Friday, April 10, 2015

Histamine Intolerance Chronicles Begin with Granola

I'll be the first to admit that things have changed a bit since I first started writing my blog. Since then, Mom has moved to Arizona and I started working at one of the healthiest places in the world, Bastyr University. Which means I no longer am able to ruin Mom's recipes since I don't really have them anymore, not to mention that I'm not making nearly as much fattening American food as I used to. I'm not really making any, actually, especially since I realized that dairy and me just don't get along.

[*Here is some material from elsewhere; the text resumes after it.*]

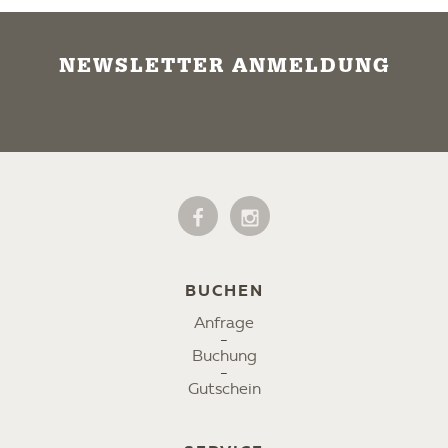
NEWSLETTER ANMELDUNG
BUCHEN
Anfrage
Buchung
Gutschein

I figured that out last year when I did an elimination diet, which I immediately regretted not blogging about since I enjoyed it so thoroughly. Apparently, that is not a typical reaction, and it probably would have been nice for me to share some of the recipes I flourished on for those eight weeks sans gluten, soy, corn, dairy, refined sugar, and alcohol and caffeine in moderation. My apologies!

Besides discovering a sensitivity to diary, the elimination diet also revealed a possible histamine intolerance, which is an entirely bigger animal that I'm just starting to wrap my head around. Please click on the above link or Google "histamine intolerance" to read more about it because there's no possible way I could even begin to explain it. I will say that I've had some serious skin issues potentially linked to eating foods high in histamines that I would not like to repeat, and many of the other more minor symptoms listed are also present.

The problem is, foods high in histamines are yummy! They include tomatoes, spinach, many nuts, cinnamon, curry, fermented foods, vinegar, cured meats, dried fruits, soy, dairy, chocolate, bananas, avocados, citrus ... the list of deliciousness goes on and on. I've cut out the ones that are easy to do, like eggplant and strawberries, but I haven't had the courage to do a full-on histamine-free diet yet.

However, I think it might be time. Basically, to do it well, you need to eat lots of fresh fruits and vegetables and gluten-free grains. Now that it's springtime and fresh produce is abundant everywhere, including in my new raised beds, I think I can tackle this.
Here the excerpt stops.